CAS is valid only for a single shared variable and is invalid when an operation involves multiple shared variables. However, starting with JDK 1.5, the AtomicReference class is provided to ensure atomicity between reference objects. You can place multiple variables in a single object to perform CAS operations. So we can use locks or use the AtomicReference class to combine multiple shared variables into a single shared variable.

Usage scenarios of CAS and synchronized

To put it simply, CAS is used for low-write scenarios (high-read scenarios, usually with fewer collisions) and synchronized is used for high-write scenarios (high-write scenarios, usually with more collisions).

  1. In the case of less resource competition (less thread conflict), using synchronized synchronization lock to switch between thread blocking and waking up and switching between user mode and kernel mode will waste CPU resources. While CAS is implemented based on hardware, it does not need to enter the kernel, does not need to switch threads, and has less chance of operating spin, so it can obtain higher performance.
  2. In the case of severe resource competition (severe thread conflict), CAS has a higher probability of spin, thus wasting more CPU resources and being less efficient than synchronized.

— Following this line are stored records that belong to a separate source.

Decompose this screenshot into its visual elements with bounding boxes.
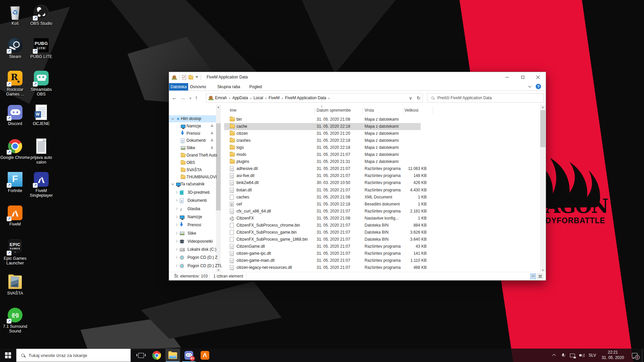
properties-qat-icon[interactable] [182, 75, 186, 80]
taskbar-discord[interactable]: 9+ [181, 349, 196, 362]
desktop-icon-discord[interactable]: ↗Discord [0, 105, 30, 126]
breadcrumb-item[interactable]: FiveM [267, 96, 281, 100]
sidebar-item-prenosi[interactable]: Prenosi [169, 130, 222, 137]
forward-button[interactable]: → [180, 95, 186, 101]
column-header-ime[interactable]: Ime [230, 108, 236, 113]
start-button[interactable] [0, 349, 16, 362]
file-row[interactable]: CitizenFX31. 05. 2020 21:08Nastavitve ko… [224, 215, 421, 222]
chevron-down-icon[interactable] [171, 117, 174, 120]
sidebar-item-obs[interactable]: OBS [169, 159, 222, 166]
desktop-icon-prijava-auto-salon[interactable]: prijava auto salon [26, 138, 56, 165]
column-header-velikost[interactable]: Velikost [405, 108, 418, 113]
search-box[interactable]: Preišči FiveM Application Data [427, 93, 544, 103]
desktop-icon-rockstar-games-[interactable]: ↗Rockstar Games ... [0, 70, 30, 97]
file-row[interactable]: cache31. 05. 2020 22:18Mapa z datotekami [224, 123, 421, 130]
file-row[interactable]: crashes31. 05. 2020 22:18Mapa z datoteka… [224, 137, 421, 144]
file-row[interactable]: asi-five.dll31. 05. 2020 21:07Razširitev… [224, 172, 421, 179]
chevron-right-icon[interactable] [175, 264, 177, 267]
sidebar-item-lokalni-disk-c-[interactable]: Lokalni disk (C:) [169, 246, 222, 253]
sidebar-item-glasba[interactable]: ♪Glasba [169, 205, 222, 213]
file-row[interactable]: caches31. 05. 2020 21:08XML Document1 KB [224, 194, 421, 201]
desktop-icon-ocjene[interactable]: OCJENE [26, 105, 56, 126]
new-folder-qat-icon[interactable] [189, 76, 193, 79]
sidebar-item-pogon-cd-d-ztl[interactable]: Pogon CD (D:) ZTL [169, 262, 222, 269]
up-button[interactable]: ↑ [195, 95, 198, 101]
file-row[interactable]: bink2w64.dll30. 03. 2020 10:50Razširitev… [224, 179, 421, 186]
file-row[interactable]: plugins31. 05. 2020 21:31Mapa z datoteka… [224, 158, 421, 165]
file-row[interactable]: CitizenFX_SubProcess_game_1868.bin31. 05… [224, 236, 421, 243]
help-icon[interactable]: ? [536, 84, 541, 89]
address-dropdown-icon[interactable]: ∨ [407, 94, 415, 102]
desktop-icon-obs-studio[interactable]: ↗OBS Studio [26, 4, 56, 26]
recent-locations-icon[interactable]: ∨ [189, 96, 192, 100]
sidebar-item-hitri-dostop[interactable]: ★Hitri dostop [169, 115, 216, 122]
file-row[interactable]: adhesive.dll31. 05. 2020 21:07Razširitev… [224, 165, 421, 172]
chevron-right-icon[interactable] [175, 248, 177, 251]
file-row[interactable]: CitizenGame.dll31. 05. 2020 21:07Razširi… [224, 243, 421, 250]
sidebar-item-dokumenti[interactable]: Dokumenti [169, 137, 222, 144]
breadcrumb-item[interactable]: Emrah [214, 96, 228, 100]
desktop-icon-streamlabs-obs[interactable]: ↗Streamlabs OBS [26, 70, 56, 97]
desktop-icon-google-chrome[interactable]: ↗Google Chrome [0, 138, 30, 160]
scroll-up-icon[interactable]: ▲ [216, 105, 221, 109]
tab-skupna-raba[interactable]: Skupna raba [217, 83, 240, 90]
list-scrollbar[interactable]: ▲ ▼ [540, 105, 546, 273]
sidebar-item-grand-theft-auto[interactable]: Grand Theft Auto [169, 152, 222, 159]
desktop-icon-ko-[interactable]: Koš [0, 4, 30, 26]
taskbar-search[interactable]: Tukaj vnesite izraz za iskanje [16, 349, 131, 362]
sidebar-item-slike[interactable]: Slike [169, 144, 222, 152]
language-indicator[interactable]: SLV [586, 353, 598, 358]
file-row[interactable]: citizen-game-ipc.dll31. 05. 2020 21:07Ra… [224, 250, 421, 257]
breadcrumb-item[interactable]: AppData [231, 96, 250, 100]
tab-pogled[interactable]: Pogled [249, 83, 262, 90]
microphone-icon[interactable] [559, 353, 568, 357]
file-row[interactable]: citizen-legacy-net-resources.dll31. 05. … [224, 264, 421, 271]
desktop-icon-fortnite[interactable]: ↗Fortnite [0, 172, 30, 193]
chevron-right-icon[interactable] [175, 216, 177, 218]
action-center-icon[interactable]: 1 [627, 353, 642, 358]
clock[interactable]: 22:2131. 05. 2020 [598, 350, 627, 360]
sidebar-item-sva-ta[interactable]: SVAŠTA [169, 167, 222, 174]
show-desktop-button[interactable] [642, 349, 644, 362]
chevron-right-icon[interactable] [175, 224, 177, 226]
taskbar-chrome[interactable] [149, 349, 164, 362]
file-row[interactable]: bin31. 05. 2020 21:08Mapa z datotekami [224, 116, 421, 123]
sidebar-item-thumbnailovi[interactable]: THUMBNAILOVI [169, 174, 222, 181]
breadcrumb-item[interactable]: Local [252, 96, 265, 100]
address-bar[interactable]: Emrah›AppData›Local›FiveM›FiveM Applicat… [206, 93, 423, 103]
taskbar-fivem[interactable] [198, 349, 212, 362]
details-view-button[interactable] [530, 274, 536, 279]
sidebar-item-pogon-cd-d-z[interactable]: Pogon CD (D:) Z [169, 254, 222, 261]
chevron-right-icon[interactable] [175, 207, 177, 210]
file-row[interactable]: mods31. 05. 2020 21:07Mapa z datotekami [224, 151, 421, 158]
network-icon[interactable] [568, 354, 577, 357]
sidebar-item-slike[interactable]: Slike [169, 230, 222, 237]
refresh-icon[interactable]: ↻ [415, 94, 423, 102]
sidebar-item-3d-predmeti[interactable]: 3D-predmeti [169, 189, 222, 196]
desktop-icon-pubg-lite[interactable]: PUBGLITE↗PUBG LITE [26, 38, 56, 59]
minimize-button[interactable] [499, 72, 515, 82]
file-row[interactable]: CitizenFX_SubProcess_chrome.bin31. 05. 2… [224, 222, 421, 229]
file-row[interactable]: logs31. 05. 2020 22:18Mapa z datotekami [224, 144, 421, 151]
sidebar-item-ta-ra-unalnik[interactable]: Ta računalnik [169, 181, 222, 188]
desktop-icon-fivem[interactable]: ↗FiveM [0, 205, 30, 227]
maximize-button[interactable] [515, 72, 530, 82]
chevron-down-icon[interactable] [171, 182, 174, 185]
file-row[interactable]: citizen31. 05. 2020 21:20Mapa z datoteka… [224, 130, 421, 137]
scroll-up-icon[interactable]: ▲ [540, 105, 546, 109]
desktop-icon-sva-ta[interactable]: SVAŠTA [0, 274, 30, 296]
desktop-icon-7-1-surround-sound[interactable]: ↗7.1 Surround Sound [0, 307, 30, 334]
qat-customize-icon[interactable] [196, 76, 198, 79]
file-row[interactable]: botan.dll31. 05. 2020 21:07Razširitev pr… [224, 187, 421, 194]
chevron-right-icon[interactable] [175, 191, 177, 194]
expand-ribbon-icon[interactable] [528, 84, 532, 88]
sidebar-item-namizje[interactable]: Namizje [169, 214, 222, 221]
file-row[interactable]: cfx_curl_x86_64.dll31. 05. 2020 21:07Raz… [224, 208, 421, 215]
task-view-button[interactable] [133, 349, 148, 362]
thumbnails-view-button[interactable] [537, 274, 543, 279]
chevron-right-icon[interactable] [175, 240, 177, 243]
breadcrumb-item[interactable]: FiveM Application Data [284, 96, 328, 100]
tray-expand-icon[interactable] [550, 354, 559, 357]
file-row[interactable]: cef31. 05. 2020 22:18Besedilni dokument1… [224, 201, 421, 208]
sidebar-item-dokumenti[interactable]: Dokumenti [169, 197, 222, 204]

Supplemental: Synchronized has long been a fixture in the Java concurrent programming universe, and a long time ago many referred to it as “heavyweight lock.” However, after JavaSE 1.6, bias locking and lightweight locking, which were introduced primarily to reduce the performance cost of acquiring and releasing locks, and various other optimizations, became less heavy in some cases. The underlying implementation of synchronized mainly relies on lock-free queues. The basic idea of synchronized is spin-back blocking, and the Lock contention continues after the competition switch, slightly sacrificing fairness but achieving high throughput. With fewer thread conflicts, it can achieve similar performance to CAS. In the case of serious thread conflicts, the performance is much higher than THAT of CAS.